When you’re tired, what do you reach for?
Coffee? Red Bull? Something from the vending machine?
Caffeine and sugar are a godsend when it comes to getting through a long day. No excuse for a flagging performance when there’s a Starbucks just down the road.
With long hours at work and an endless to-do list at home, you need to be able to top up your energy on demand.
But is a drink or a snack really the best way to do it?
More and more health experts agree:
If you have to jumpstart yourself each morning with coffee and continue consuming caffeine throughout the day to stay awake, then something has gone haywire.
Even moderate amounts of caffeine affect how well you sleep. Get a poor night’s sleep, and you’ll need even more coffee the next morning, exacerbating the cycle.
Caffeine isn’t the only culprit, certainly. But eating or drinking something shouldn’t always be your first response when you feel tired. There are other ways to boost energy that don’t set up you for a crash.
Here are 4 natural energy boosters that can get you through a long day.
Office air is soporific. Not to mention those fluorescent lights.
Taking a quick break to walk outside for some fresh air and sunshine can do a world of good. If you normally take your coffee breaks in the break room or at your desk, try convincing a co-worker to go on a quick walk around the block with you.
Even 15 minutes in the morning sun can help boost vitamin D levels, recalibrate your biological clock (helping you sleep better at night), and keep you slim.
If you don’t have time for a morning break at work, see if you can work those 15 minutes of sun exposure in before you go to work.
On a lovely summer morning, stand in your garden or on your balcony to sip your coffee and feel the sun on your skin.
Morning is one of the safest times to enjoy skin exposure without sunscreen. It’s also a great time to exercise outdoors, as air pollution is at its lowest in the early mornings.
Breathing exercises can give you a quick burst of energy without leaving your desk.
One example is the “Breath of Fire,” a yoga practice that floods the brain with oxygen.
Set a timer for one minute, sit up straight, relax your chest, and take quick short breaths continuously until the timer rings.
Technique is crucial. You’ll want to breathe from your belly, not your chest. Focus on the exhale by pulling your abdomen in. You should be able to hear the sound of your breath whistling through your nose. (If you’re in a quiet open plan office, you may wish to find a more private space.)
It can feel like you’re hyperventilating, but converts claim it’s better than a doubleshot of espresso.
Getting your blood circulating doesn’t just make you feel more awake. It can also make you feel less hungry, boost your mood, and spark creativity.
In my home office, I have a rebounder that I use before going on camera. It clears my mind, boosts circulation, and gets me revved up. (Tony Robbins is a huge fan of rebounding!)
If I’m stuck on a project, I often get up and jump for a while. It gives me something to do while I think.

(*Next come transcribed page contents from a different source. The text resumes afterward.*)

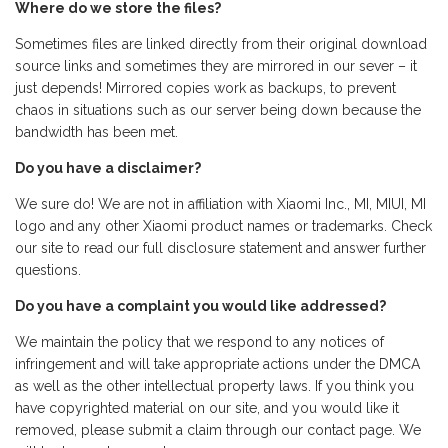
Where do we store the files?
Sometimes files are linked directly from their original download
source links and sometimes they are mirrored in our sever – it
just depends! Mirrored copies work as backups, to prevent
chaos in situations such as our server being down because the
bandwidth has been met.
Do you have a disclaimer?
We sure do! We are not in affiliation with Xiaomi Inc., MI, MIUI, MI
logo and any other Xiaomi product names or trademarks. Check
our site to read our full disclosure statement and answer further
questions.
Do you have a complaint you would like addressed?
We maintain the policy that we respond to any notices of
infringement and will take appropriate actions under the DMCA
as well as the other intellectual property laws. If you think you
have copyrighted material on our site, and you would like it
removed, please submit a claim through our contact page. We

You may not be able to fit a rebounder into your office at work but any sort of movement gets the job done. Walk up the stairs to the top floor of your building and back again. If you want an even better mental boost, jog up a flight.
4. Take a Nature Break
Sometimes, what we need isn’t energy. It’s a break.

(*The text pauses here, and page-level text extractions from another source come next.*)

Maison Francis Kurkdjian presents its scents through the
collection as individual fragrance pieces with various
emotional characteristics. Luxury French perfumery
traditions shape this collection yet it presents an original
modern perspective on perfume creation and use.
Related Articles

Every desk needs a plant to clear the air and remind us that the natural world is just outside. Looking at the color green gives you a rest. (The human eye perceives green better than any other color.)
If your office building has a green space, make use of it. Even a lawn will do.
Try taking 10 minutes to stop, relax, and absorb the sights and sounds of nature. Listen for birds. Look at the sky. Forget work for a moment.
A mini-break can leave you refreshed, strangely happier, and ready to tackle work again.
It’s Okay to Look After Yourself
In today’s work-work-work culture, you may feel that leaving your desk to recharge yourself is the last thing you should do. Surely it’s better to grab a coffee and energy bar and keep plugging away.
But working nonstop is not the same thing as producing our best work. Taking breaks, looking after our health, and quieting the mind creates the ideal circumstances for producing inspired, innovative work.
Just ask Ariana Huffington. The founder of the Huffington Post now devotes her life to promoting health and wellbeing in the workplace. It’s not enough to work long hours. We also have to thrive. And drinking more caffeine won’t get us there.